Rev. Graham was highly respected by world leaders, American presidents and by those who took the time to listen to his messages broadcast around the world. I can't say I remember exactly what Rev. Graham said, or there was never a time when he touched my life, but I remember how people responded to him. When he spoke, there was respect. When he prayed, people prayed with him. What he did with his life was to spend it listening to others and offering wisdom.
Could we learn a bit from Rev. Graham at this time on earth when we have trouble agreeing who should be allowed to carry guns and where? Could we practice listening more and talking less? Could we find a way to step-back and be humble and kind instead of mouthy and self-righteous?
A person does not have to even like Rev. Graham to realize that his type of leadership, firm, rooted in moral character developed from listening to a consciousness determined to distinguish right from wrong, was noble. It would be worthy to try to emulate someone like Rev. Graham and heal hurts instead of pour salt into wounds and push others down to climb higher in a fickle society.

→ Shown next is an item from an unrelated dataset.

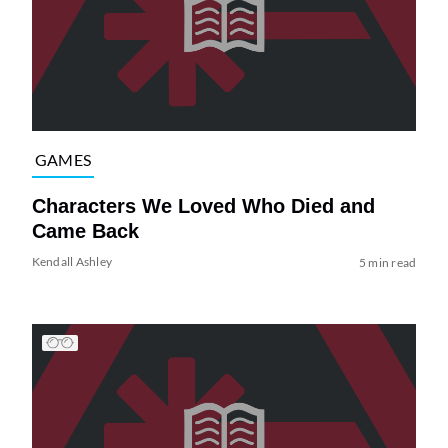
GAMES
Characters We Loved Who Died and
Came Back
Kendall Ashley
5 min read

We all have a choice in how we live our lives. Respect doesn't just happen. It is learned, practiced, understood and comes from the inside out.
There will always be people with different opinions, humans with evil intent and those rising to power based on self-righteous, self-promoting actions. But we can determine to be different in good ways as well. We can practice thinking first, listening well and working hard to develop a faith like that of Rev. Graham who lived a truly noble life.